The effect of treatment with both ITP serum and purified IgG on MK ploidy distribution was assessed in all patients by comparing ploidy levels in the CD41 population after 4 days of treatment in the control and treated populations. Consistent with the observations presented above for serum-treated MK, ploidy distribution was not affected significantly by most ITP sera, except for ITP1, ITP2 and ITP3, which caused significant increases in the 2N population and corresponding decreases in the percentages of higher ploidy cells (Figure 4A; Online Supplementary Table S1). Moreover, when the cell area was determined for selected samples, only ITP1, ITP2 and ITP3 demonstrated a significantly reduced average cell size (Figure 4B and Online Supplementary Figure S4), suggesting the presence of more immature cells in these cultures. Sera from group B2 patients had no effect on ploidy distribution (Online Supplementary Figure S2A). Unlike the shift towards lower ploidy classes observed in MK treated with ITP1, ITP2 and ITP3 sera, incubation with purified IgG from these and all other samples did not affect ploidy distribution (except for a shift towards 2N observed with ITP13) (Figure 4C; Online Supplementary Table S1).
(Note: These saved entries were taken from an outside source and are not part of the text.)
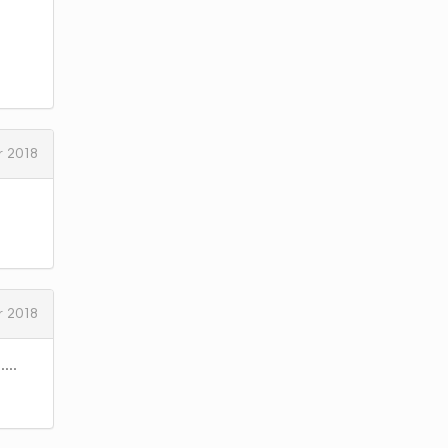
 2018
 2018
...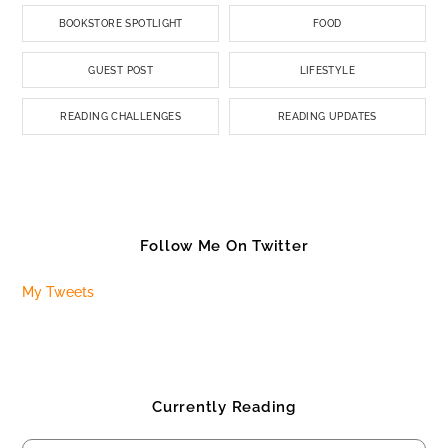
BOOKSTORE SPOTLIGHT
FOOD
GUEST POST
LIFESTYLE
READING CHALLENGES
READING UPDATES
Follow Me On Twitter
My Tweets
Currently Reading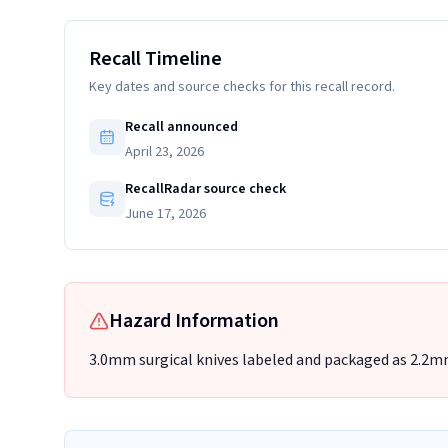
Recall Timeline
Key dates and source checks for this recall record.
Recall announced
April 23, 2026
RecallRadar source check
June 17, 2026
Hazard Information
3.0mm surgical knives labeled and packaged as 2.2mm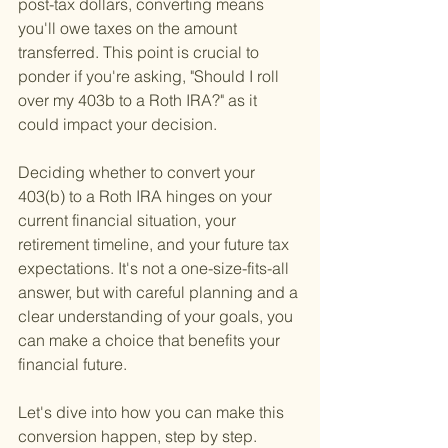
post-tax dollars, converting means 
you'll owe taxes on the amount 
transferred. This point is crucial to 
ponder if you're asking, "Should I roll 
over my 403b to a Roth IRA?" as it 
could impact your decision.
Deciding whether to convert your 
403(b) to a Roth IRA hinges on your 
current financial situation, your 
retirement timeline, and your future tax 
expectations. It's not a one-size-fits-all 
answer, but with careful planning and a 
clear understanding of your goals, you 
can make a choice that benefits your 
financial future.
Let's dive into how you can make this 
conversion happen, step by step.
Figure 4.Effect of ITP serum and IgG on MK ploidy distribution and cell size. (A) Representative histograms showing the ploidy distribution of CD41+ cells in populations treated with serum from ITP patients and controls (AB and NS). ITP1, ITP2 and ITP3 show an increase in the 2N population and a corresponding decrease in higher ploidy classes. (B) Treated cells were cytospun on slides, stained with Wright stain, imaged and the cell area calculated (arbitrary units, n=110, except for ITP2, n=88). ITP1, ITP2 and ITP3 had significantly decreased cell area relative to controls (NS1, NS2 and AB). (C) No obvious changes in ploidy distribution were observed after treatment with IgG from all groups. NS: normal serum; AB: normal pooled AB serum. *** P<0.0001.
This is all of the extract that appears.